After the long bus ride, Monticello tried but couldn’t get anything going offensively. They struggled on defense as well, giving up four touchdowns and a field goal in the first quarter to find themselves down 31-0 at the end of one frame.
The second quarter wasn’t much kinder. MHS gave up two more scores to Milford and again the offense couldn’t find the end zone as the Bucks went into halftime down 44-0.
Under running-clock rules in the second half, Monticello gave up one more Tiger touchdown and a two-point conversion that swelled the Tiger lead to 52-0.
However, with 50 seconds to go in the third quarter, quarterback Devin Hatch hit KC Benge on a nice 20-yard pass play that resulted in the only Buckaroo touchdown of the afternoon. After a failed two-point attempt, Monticello trailed 52-6.
In the fourth quarter, Milford tacked on one final TD on a long pass play with two minutes to go in the game, making the final score 59-6.
With the loss, Monticello ended a frustrating season with two wins and eight losses. The year could have turned out much differently in a non-COVID world.

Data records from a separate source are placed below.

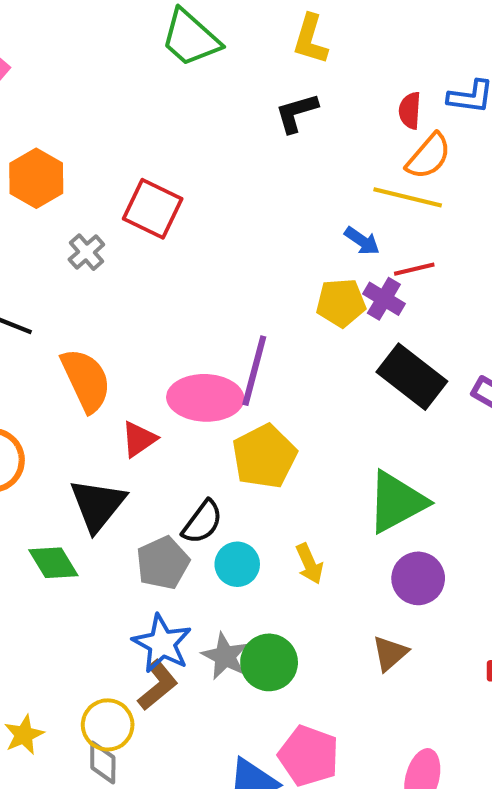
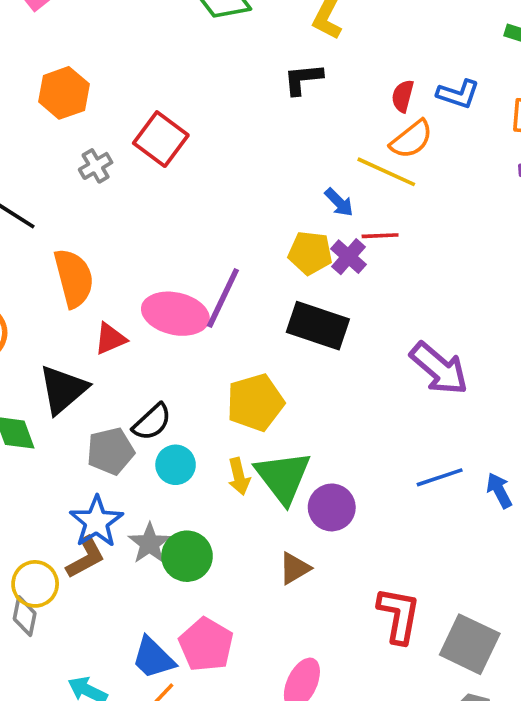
black rectangle: (412, 377) -> (318, 326), moved, turned -30
yellow pentagon: (264, 456) -> (255, 402), moved
green triangle: (397, 502) -> (283, 477), moved, turned -50

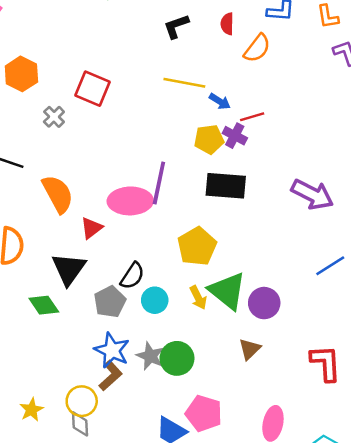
red semicircle: (403, 96) -> (227, 24), moved
yellow line: (386, 172) -> (184, 83), moved

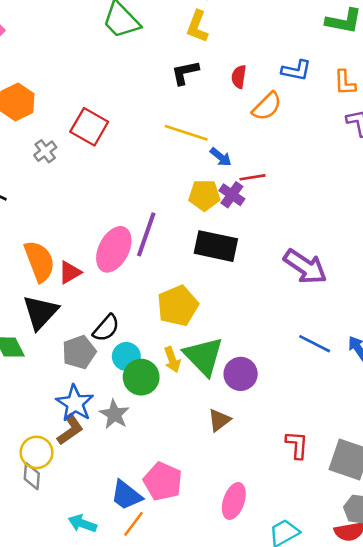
orange semicircle: (58, 194) -> (39, 261), moved
pink ellipse: (130, 201) -> (114, 249), turned -69
blue line: (330, 266) -> (315, 344), turned 52
green circle: (177, 358) -> (141, 377), moved
red L-shape: (326, 363) -> (297, 445), size x0.7

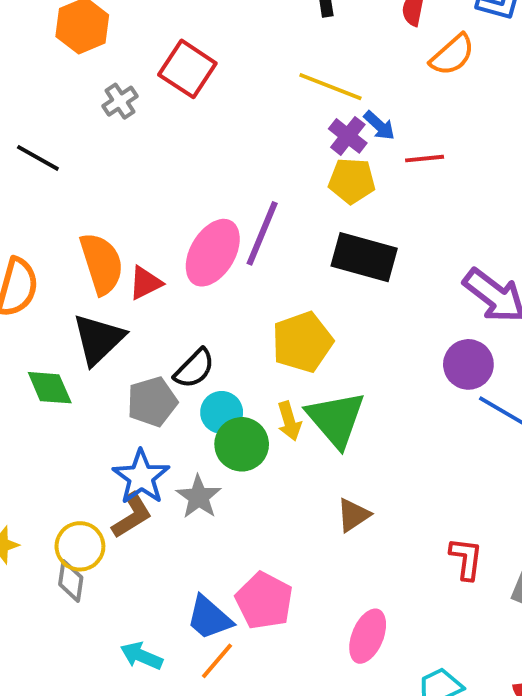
purple cross: (232, 195) -> (348, 136), moved
purple circle: (241, 374) -> (468, 364), moved

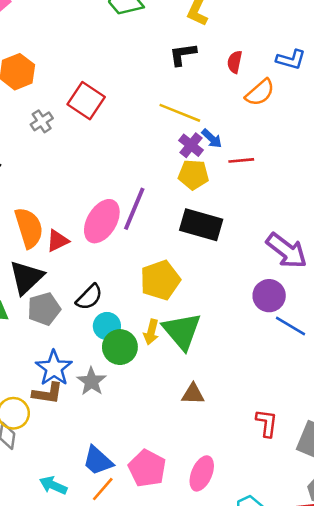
gray pentagon: (152, 402) -> (44, 309), moved
yellow arrow: (289, 421) -> (151, 332), turned 30
brown L-shape: (132, 515) -> (48, 393), turned 40
brown triangle: (353, 515) -> (193, 394), turned 35
pink pentagon: (264, 601) -> (147, 468), moved

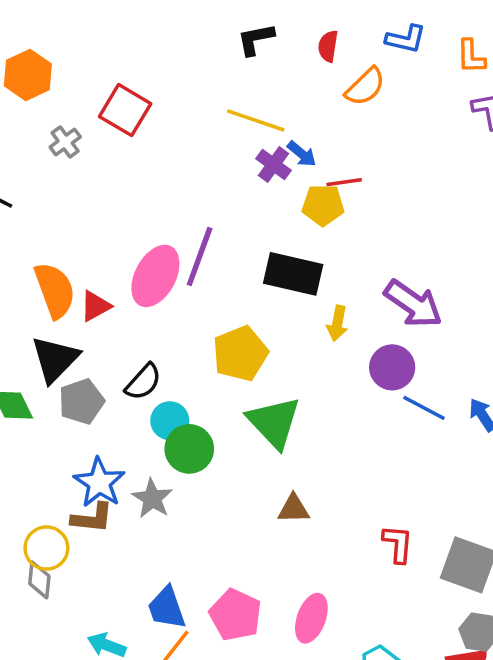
yellow pentagon: (193, 175) -> (323, 205), moved
yellow arrow: (151, 332) -> (337, 323), moved
blue trapezoid: (98, 461) -> (167, 608), turned 32

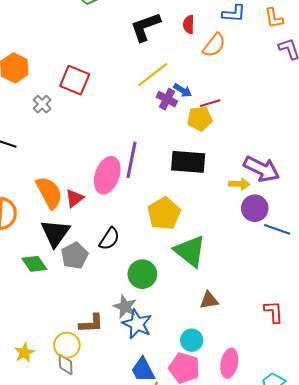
black L-shape: (256, 39) -> (145, 27), size x1.4
yellow line: (256, 120) -> (153, 75), turned -48
yellow arrow: (337, 323) -> (239, 184), moved, turned -90
cyan circle: (170, 421) -> (192, 340), moved
blue star: (99, 483) -> (137, 324), moved

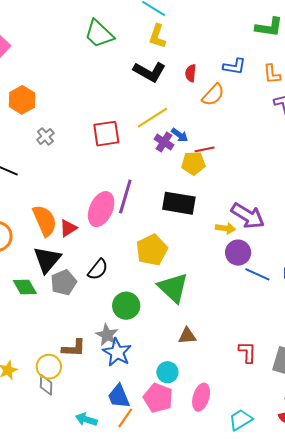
black L-shape: (145, 27) -> (150, 72), turned -136
red square: (75, 80) -> (106, 134), moved, turned -36

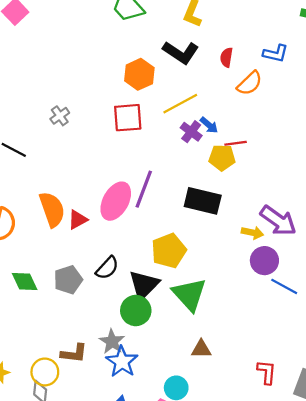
orange hexagon: (22, 100) -> (139, 74), moved
black triangle: (47, 260) -> (144, 285), moved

Arguably, the Buckaroos would have started the year much differently had they been able to play the first three games they were originally scheduled to play against Monument Valley, Whitehorse, and Dolores, CO instead of football powers Kanab and San Juan.
The team, although very young at numerous positions, has to bid farewell to many key, skilled senior position players, namely Tuff Adair, Joe Boyle, Josh Dilts, Cedar English, Buddy Morrison, Robert Musselman, Grant Nebeker, Brevin Olson, and Drew Westcott.
Hopefully Head Coach Reed Anderson can find replacements next season and Monticello can get back to their winning ways on the gridiron.